En juin 2011, le département de l’Audiovisuel de la Bibliothèque nationale de France (BnF) a célébré ses 100 ans. Un siècle auparavant, en effet, le linguiste Ferdinand Brunot fondait les Archives de la Parole à Paris. Mais qui est donc Ferdinand Brunot ? En quoi sa contribution à l’étude des langues parlées dans les régions françaises dans les années 1910 est-elle décisive ?

Source gallica.bnf.fr / BnF

Ferdinand Brunot est né en 1860 à Saint-Dié dans les Vosges. Il est issu d’un milieu modeste : son père et son grand-père étaient tourneurs de chaises. C’est dans sa ville natale, entouré de francophones et de germanophones, que naît sa passion pour l’étude des langues. Il termine ses études en 1882 et commence sa carrière d’agrégé de grammaire. Il s’installe en 1899 à Paris et devient le premier professeur d’Histoire de la langue française à la Sorbonne, où il enseignera jusqu’à 1934.
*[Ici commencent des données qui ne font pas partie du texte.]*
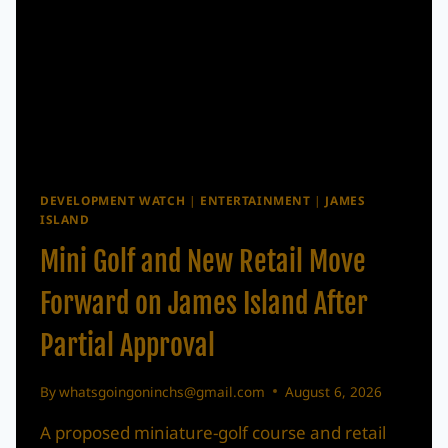
DEVELOPMENT WATCH
|
ENTERTAINMENT
|
JAMES
ISLAND
Mini Golf and New Retail Move
Forward on James Island After
Partial Approval
By
whatsgoingoninchs@gmail.com
August 6, 2026
A proposed miniature-golf course and retail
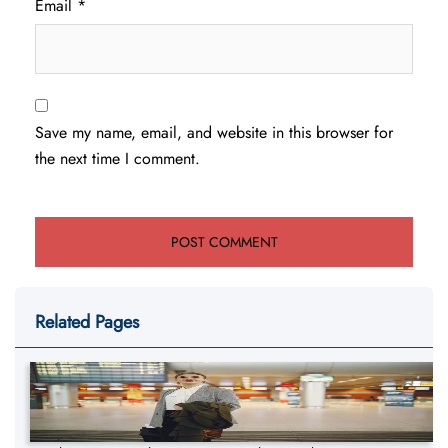
Email
*
Save my name, email, and website in this browser for
the next time I comment.
Related Pages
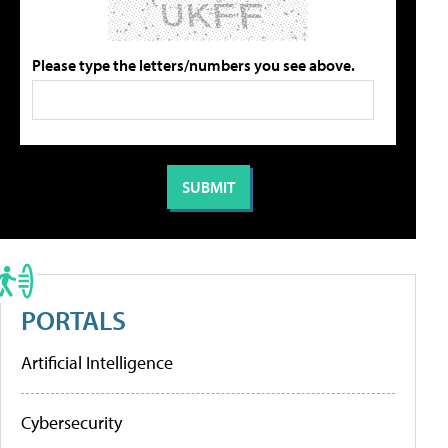
Please type the letters/numbers you see above.
PORTALS
Artificial Intelligence
Cybersecurity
A l’image des Phonogrammarchiv de Vienne, inaugurées en 1899, Brunot fonde, à la Sorbonne, le 3 juin 1911, les Archives de la Parole, premier maillon de l’Institut de Phonétique de l’Université. Leur but, grâce au phonographe récemment inventé, est d’enregistrer, d’étudier et de conserver les témoignages oraux de la langue parlée. Brunot bénéficie du soutien technique de la firme Pathé Frères. Elle a été fondée en 1896 par les frères Charles et Emile Pathé, ce dernier prenant la tête de la branche discographique. Pathé fournit donc le matériel et les disques de 30 centimètres de diamètre nécessaires à l’entreprise.

Brunot va entreprendre trois campagnes d’enregistrement :

  • De juin à juillet 1912, Brunot et son assistant Charles Bruneau font le tour des Ardennes françaises et belges en voiture. Ils visitent 35 villages et reviennent avec 166 enregistrements (témoignages oraux, contes et chansons).
  • En juin 1913, Brunot se rend dans le Berry, sur les traces de l’univers de George Sand. Il collecte 56 enregistrements.
  • Enfin, en août 1913, Brunot se rend dans le Limousin et collecte 72 enregistrements.

Source gallica.bnf.fr / BnF

En parallèle, les Archives de la Parole avaient enregistré les voix de quelques personnalités, comme Emile Durckheim, Alfred Dreyfus ou Guillaume Apollinaire. Le déclenchement de la Première Guerre Mondiale met un terme aux enquêtes de Brunot sur le terrain. La guerre arrête tout et Brunot se consacre à sa difficile tâche de maire du 14e arrondissement de Paris. Le conflit terminé, son intérêt principal fut l’aboutissement de sa monumentale Histoire de la langue française. Les neuf premiers volumes sortirent de son vivant, les deux derniers après sa mort survenue à Paris en 1938.
Son œuvre aux Archives de la Parole est poursuivie par ses successeurs, Jean Poirot et, à partir de 1928, Hubert Pernot dans une nouvelle institution, le Musée de la Parole et du Geste. Ce dernier élargit le champ d’étude en menant des campagnes à l’étranger, en Tchécoslovaquie et en Roumanie notamment. Après 1940, l’institution se fond graduellement dans la nouvelle Phonothèque nationale qui devient, en 1994, le département de l’Audiovisuel de la BnF.
Et c’est ainsi qu’un siècle après la fondation des Archives de la Parole par Ferdinand Brunot, les enregistrements collectés sont aujourd’hui la propriété de la BnF, conservés dans les magasins du site de Tolbiac, numérisés et disponibles à la consultation sur Gallica et, très prochainement, via Europeana Sounds.